CKD-GEO - A Multimodal Workflow for Detecting CKD Using Statistical and Geographical Data
摘要
Chronic Kidney Disease (CKD) poses a major public health burden in Jalisco, Mexico. However, data limitations often hinder comprehensive analysis. Leveraging diverse public data sources through multimodal approaches offers a promising path to deeper insights: in this study, we propose a multimodal machine learning workflow, integrating public mortality and geospatial data to identify demographic and geographic factors associated with CKD, using Explainable Artificial Intelligence for interpretation. We combine 103,142 tabular mortality records and two geopackages of spatial data.

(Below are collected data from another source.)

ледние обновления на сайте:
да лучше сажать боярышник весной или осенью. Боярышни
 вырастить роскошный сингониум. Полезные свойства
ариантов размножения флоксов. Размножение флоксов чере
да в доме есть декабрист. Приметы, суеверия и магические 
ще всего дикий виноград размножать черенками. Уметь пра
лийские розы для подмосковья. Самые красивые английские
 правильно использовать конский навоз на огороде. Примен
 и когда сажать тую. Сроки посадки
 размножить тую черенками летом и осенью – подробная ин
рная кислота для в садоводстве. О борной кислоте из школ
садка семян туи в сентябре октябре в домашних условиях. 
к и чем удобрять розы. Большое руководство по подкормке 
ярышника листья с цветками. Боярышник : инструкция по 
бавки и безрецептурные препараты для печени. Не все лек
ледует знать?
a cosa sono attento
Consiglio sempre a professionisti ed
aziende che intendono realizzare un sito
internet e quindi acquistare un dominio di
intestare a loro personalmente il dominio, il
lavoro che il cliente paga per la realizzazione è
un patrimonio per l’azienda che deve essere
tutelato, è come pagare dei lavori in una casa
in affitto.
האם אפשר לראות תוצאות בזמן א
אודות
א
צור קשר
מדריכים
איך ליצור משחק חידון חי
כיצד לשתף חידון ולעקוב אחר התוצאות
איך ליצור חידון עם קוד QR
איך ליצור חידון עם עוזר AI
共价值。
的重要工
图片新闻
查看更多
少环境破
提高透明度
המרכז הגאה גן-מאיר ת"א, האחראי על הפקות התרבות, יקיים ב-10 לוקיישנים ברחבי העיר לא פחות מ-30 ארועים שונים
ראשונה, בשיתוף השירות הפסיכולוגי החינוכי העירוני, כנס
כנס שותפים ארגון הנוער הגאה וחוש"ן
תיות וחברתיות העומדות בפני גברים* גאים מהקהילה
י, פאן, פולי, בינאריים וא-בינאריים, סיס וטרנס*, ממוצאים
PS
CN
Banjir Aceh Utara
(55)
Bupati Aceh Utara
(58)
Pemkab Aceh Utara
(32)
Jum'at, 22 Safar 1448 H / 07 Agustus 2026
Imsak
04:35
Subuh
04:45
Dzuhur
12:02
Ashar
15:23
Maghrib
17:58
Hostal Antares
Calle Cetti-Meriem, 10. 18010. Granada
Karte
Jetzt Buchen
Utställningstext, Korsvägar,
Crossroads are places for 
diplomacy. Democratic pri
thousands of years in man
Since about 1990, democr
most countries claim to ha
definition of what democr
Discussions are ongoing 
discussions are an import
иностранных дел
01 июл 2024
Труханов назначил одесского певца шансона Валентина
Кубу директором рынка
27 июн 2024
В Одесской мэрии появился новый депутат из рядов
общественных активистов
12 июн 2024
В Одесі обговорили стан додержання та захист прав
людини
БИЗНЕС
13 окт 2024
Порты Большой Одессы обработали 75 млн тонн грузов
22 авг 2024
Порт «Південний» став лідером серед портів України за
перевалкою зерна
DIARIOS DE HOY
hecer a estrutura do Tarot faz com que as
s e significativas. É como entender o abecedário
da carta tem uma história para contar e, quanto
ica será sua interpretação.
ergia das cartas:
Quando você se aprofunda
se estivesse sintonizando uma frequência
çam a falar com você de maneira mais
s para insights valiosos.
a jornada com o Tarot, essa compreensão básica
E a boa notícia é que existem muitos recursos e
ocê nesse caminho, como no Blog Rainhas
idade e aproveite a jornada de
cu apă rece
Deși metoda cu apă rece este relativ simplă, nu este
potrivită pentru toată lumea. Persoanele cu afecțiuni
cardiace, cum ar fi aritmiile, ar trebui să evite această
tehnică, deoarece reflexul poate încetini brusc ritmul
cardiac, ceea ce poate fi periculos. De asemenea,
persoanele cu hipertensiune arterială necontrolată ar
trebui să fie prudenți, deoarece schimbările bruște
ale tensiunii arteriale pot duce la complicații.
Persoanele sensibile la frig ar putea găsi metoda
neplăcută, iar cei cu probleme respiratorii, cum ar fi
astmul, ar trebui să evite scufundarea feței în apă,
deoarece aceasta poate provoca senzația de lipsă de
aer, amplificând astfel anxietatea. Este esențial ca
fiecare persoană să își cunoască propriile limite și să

After extensive preprocessing and feature engineering, we train several classifiers using hyperparameter optimization. We evaluate the performance of the models using the Area Under the Precision-Recall Curve with stratified 5-fold cross-validation. We then employ Explainability methods to interpret the top-performing models. Tree-based models, particularly XGBoost, showed the best performance, albeit with modest predictive capability (AUPRC=0.255) due to data constraints. Explainable Artificial Intelligence (XAI) consistently highlighted age, health affiliation, employment status, and postal code-derived regions as key predictive features. While predictive power is still limited, integrating public mortality and geospatial data using multimodal machine learning proved feasible. Our approach combining multimodal machine learning and explainability effectively identified potential risk factors, underscoring the need for richer clinical and environmental data for improved Chronic Kidney Disease prediction in Jalisco.